▶ **EXERCISE**
Give only the number of lines in the records that include the string "pied".
-*-*-
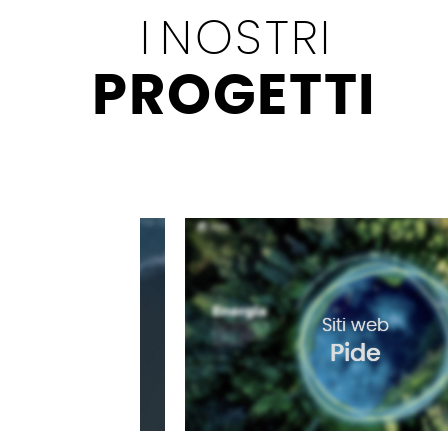
I
NOSTRI
PROGETTI
Siti web
e
Pide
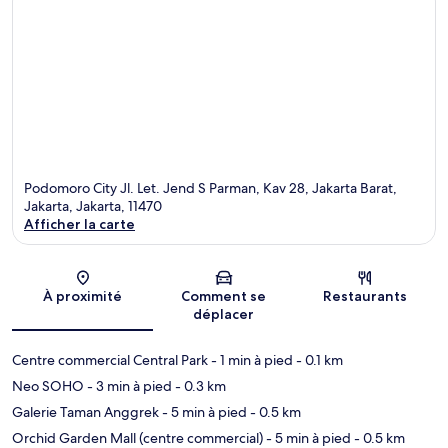
Podomoro City Jl. Let. Jend S Parman, Kav 28, Jakarta Barat,
Jakarta, Jakarta, 11470
Afficher la carte
Carte
À proximité
Comment se
Restaurants
déplacer
Centre commercial Central Park
- 1 min à pied
- 0.1 km
Neo SOHO
- 3 min à pied
- 0.3 km
Galerie Taman Anggrek
- 5 min à pied
- 0.5 km
Orchid Garden Mall (centre commercial)
- 5 min à pied
- 0.5 km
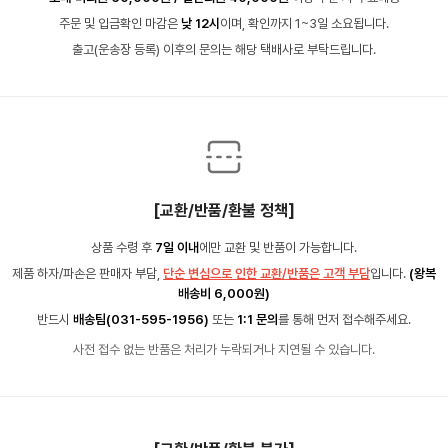
주문 및 입금확인 마감은
낮 12시
이며, 확인까지 1~3일 소요됩니다.
출고(운송장 등록) 이후의 문의는 해당 택배사로 부탁드립니다.
[교환/반품/환불 정책]
상품 수령 후
7일 이내
에만 교환 및 반품이 가능합니다.
제품 하자/파손은 판매자 부담,
단순 변심으로 인한 교환/반품은 고객 부담
입니다.
(왕복
배송비 6,000원)
반드시
배송팀(031-595-1956)
또는
1:1 문의
를 통해 먼저 접수해주세요.
사전 접수 없는 반품은 처리가 누락되거나 지연될 수 있습니다.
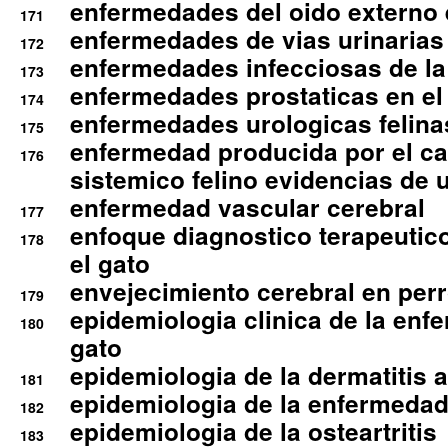
enfermedades del oido externo 
171
enfermedades de vias urinarias
172
enfermedades infecciosas de la 
173
enfermedades prostaticas en el
174
enfermedades urologicas felina
175
enfermedad producida por el cal
176
sistemico felino evidencias de 
enfermedad vascular cerebral
177
enfoque diagnostico terapeutico 
178
el gato
envejecimiento cerebral en per
179
epidemiologia clinica de la enf
180
gato
epidemiologia de la dermatitis 
181
epidemiologia de la enfermedad
182
epidemiologia de la osteartritis
183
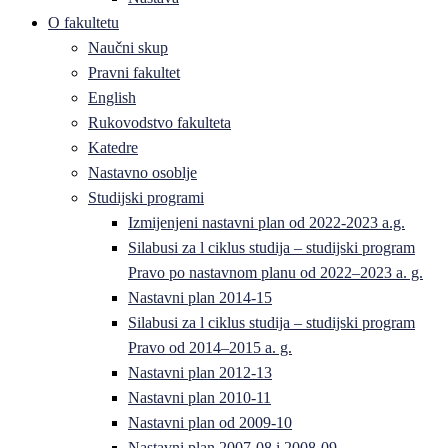
O fakultetu
Naučni skup
Pravni fakultet
English
Rukovodstvo fakulteta
Katedre
Nastavno osoblje
Studijski programi
Izmijenjeni nastavni plan od 2022-2023 a.g.
Silabusi za l ciklus studija – studijski program
Pravo po nastavnom planu od 2022–2023 a. g.
Nastavni plan 2014-15
Silabusi za l ciklus studija – studijski program
Pravo od 2014–2015 a. g.
Nastavni plan 2012-13
Nastavni plan 2010-11
Nastavni plan od 2009-10
Nastavni plan 2007-08 i 2008-09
-*-*-
▶ **ANSWER BELOW**
4